What is not in contention, however, is that KCI is strongly positioned in the specialty medical care niche, competing only with Hill-Rom, Kendall, Inc., and Invacare, Inc. on a national level. The year 1996 brought record growth for the company, which had $60 million in cash, no debt, and an 11 percent increase over 1995 profits. In early 1997, KCI swallowed the California-based company H.F. Systems, which held assets of $7 million, the ACCESS Patient Care Device formerly held by Trac Medical, Inc., and the Ethos Medical Group of Athlone, Ireland.

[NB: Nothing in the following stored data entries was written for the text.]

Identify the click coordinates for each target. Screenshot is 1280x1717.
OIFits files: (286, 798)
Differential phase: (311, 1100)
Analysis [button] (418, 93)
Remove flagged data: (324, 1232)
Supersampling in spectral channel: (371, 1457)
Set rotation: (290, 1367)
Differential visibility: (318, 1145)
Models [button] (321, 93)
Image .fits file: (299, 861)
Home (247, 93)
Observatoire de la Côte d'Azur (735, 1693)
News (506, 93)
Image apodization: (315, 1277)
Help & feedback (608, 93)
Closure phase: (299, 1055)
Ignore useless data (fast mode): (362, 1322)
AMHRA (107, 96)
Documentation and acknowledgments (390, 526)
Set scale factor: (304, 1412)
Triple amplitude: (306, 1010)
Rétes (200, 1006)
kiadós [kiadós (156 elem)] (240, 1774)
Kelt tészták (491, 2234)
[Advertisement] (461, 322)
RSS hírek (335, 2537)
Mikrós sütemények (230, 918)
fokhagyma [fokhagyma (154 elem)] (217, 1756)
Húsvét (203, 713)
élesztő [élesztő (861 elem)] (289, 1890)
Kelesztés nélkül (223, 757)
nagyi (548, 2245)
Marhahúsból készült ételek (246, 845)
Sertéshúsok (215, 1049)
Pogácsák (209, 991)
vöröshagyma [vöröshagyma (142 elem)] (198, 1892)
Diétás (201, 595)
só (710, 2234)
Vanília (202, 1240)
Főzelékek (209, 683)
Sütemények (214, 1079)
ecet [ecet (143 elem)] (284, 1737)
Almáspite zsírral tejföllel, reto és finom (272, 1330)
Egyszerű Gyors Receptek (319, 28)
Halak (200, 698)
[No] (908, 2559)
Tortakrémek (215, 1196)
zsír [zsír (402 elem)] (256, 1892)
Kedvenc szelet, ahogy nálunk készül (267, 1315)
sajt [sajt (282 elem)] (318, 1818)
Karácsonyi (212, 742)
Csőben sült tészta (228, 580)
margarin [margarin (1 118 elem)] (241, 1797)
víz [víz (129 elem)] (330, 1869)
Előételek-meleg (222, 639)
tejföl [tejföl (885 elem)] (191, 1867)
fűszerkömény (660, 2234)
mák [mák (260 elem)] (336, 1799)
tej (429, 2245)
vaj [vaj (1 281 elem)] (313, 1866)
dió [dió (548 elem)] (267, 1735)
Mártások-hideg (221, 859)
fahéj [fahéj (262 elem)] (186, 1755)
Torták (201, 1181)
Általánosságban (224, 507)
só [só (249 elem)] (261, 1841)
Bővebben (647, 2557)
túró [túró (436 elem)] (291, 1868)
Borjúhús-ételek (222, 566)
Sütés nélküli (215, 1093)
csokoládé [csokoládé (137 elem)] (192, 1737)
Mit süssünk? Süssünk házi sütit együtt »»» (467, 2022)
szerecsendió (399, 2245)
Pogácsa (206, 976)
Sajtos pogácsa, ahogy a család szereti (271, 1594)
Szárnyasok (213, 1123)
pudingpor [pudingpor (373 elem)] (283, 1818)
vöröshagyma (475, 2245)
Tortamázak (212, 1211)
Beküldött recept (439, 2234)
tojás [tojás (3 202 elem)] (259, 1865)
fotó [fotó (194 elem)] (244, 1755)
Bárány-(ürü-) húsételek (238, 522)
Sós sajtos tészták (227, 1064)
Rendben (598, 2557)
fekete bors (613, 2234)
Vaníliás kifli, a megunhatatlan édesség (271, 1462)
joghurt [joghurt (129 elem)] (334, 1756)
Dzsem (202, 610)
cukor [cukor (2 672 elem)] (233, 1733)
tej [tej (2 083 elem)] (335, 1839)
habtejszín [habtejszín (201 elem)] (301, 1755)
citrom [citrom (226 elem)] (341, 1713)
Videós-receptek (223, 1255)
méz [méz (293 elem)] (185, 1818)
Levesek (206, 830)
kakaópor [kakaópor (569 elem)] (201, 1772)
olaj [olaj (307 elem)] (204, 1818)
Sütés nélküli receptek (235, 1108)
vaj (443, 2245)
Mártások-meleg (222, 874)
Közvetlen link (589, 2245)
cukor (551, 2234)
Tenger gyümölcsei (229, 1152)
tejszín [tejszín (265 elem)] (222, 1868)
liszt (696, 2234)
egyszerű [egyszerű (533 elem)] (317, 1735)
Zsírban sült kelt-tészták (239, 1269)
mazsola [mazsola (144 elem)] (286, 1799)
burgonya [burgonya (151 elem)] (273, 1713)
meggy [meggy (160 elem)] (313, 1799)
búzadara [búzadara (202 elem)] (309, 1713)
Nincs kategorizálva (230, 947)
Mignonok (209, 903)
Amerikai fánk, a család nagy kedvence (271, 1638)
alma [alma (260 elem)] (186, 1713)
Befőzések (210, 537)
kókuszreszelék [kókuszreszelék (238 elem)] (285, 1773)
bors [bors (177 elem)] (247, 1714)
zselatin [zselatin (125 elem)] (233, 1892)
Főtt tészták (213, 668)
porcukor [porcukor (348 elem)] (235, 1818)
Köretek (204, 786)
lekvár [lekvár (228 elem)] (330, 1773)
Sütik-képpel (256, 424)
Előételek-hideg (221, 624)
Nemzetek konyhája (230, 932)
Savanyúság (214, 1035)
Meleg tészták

And KCI is still hungry. CEO Ray Hannigan announced: “We are actively looking for opportunities to enhance and extend our product line and geographic reach.” The company hired Boston-based financial advisor Alex, Brown, & Sons, Inc. in May 1997 to study the company’s flexibility on strategic moves ranging from seeking a buyer to an increased pace of acquisitions.
A Healthy Future
KCI recognizes that changing trends in patient demographics will continue to motivate a demand for new kinds of services and new products. The number of elderly patients is on the rise and these patients tend to need care in a nursing home or a home care setting. Another trend to watch is the health care cost crunch that began in the late 1980s and continues to propel hospitals and health care providers to seek ways to cut costs.
Keeping these in mind, the company is setting a goal of tripling its earnings by the year 2000 and increasing shareholder value by an aggressive policy of buying back its own stock. The first quarter of 1997 saw a 13.5 percent increase over operating earnings in fiscal 1996 and represented an all-time three-month high for the company of $73.2 million in revenue. KCI is doing everything it can to make sure its record-breaking success is just that—one more record to break.
Further Reading
Fohn, Joe, “KCI Hires Financial Advisors,” San Antonio Express News, May 30, 1997, p. E1.
“KCI: Twenty Years of Proven Therapy,” KCI: San Antonio, Texas, 1996.
“KCI Founder Remembers Early Struggle and God’s Faithfulness,” KCI: Turning Times, November 1996. p. 1.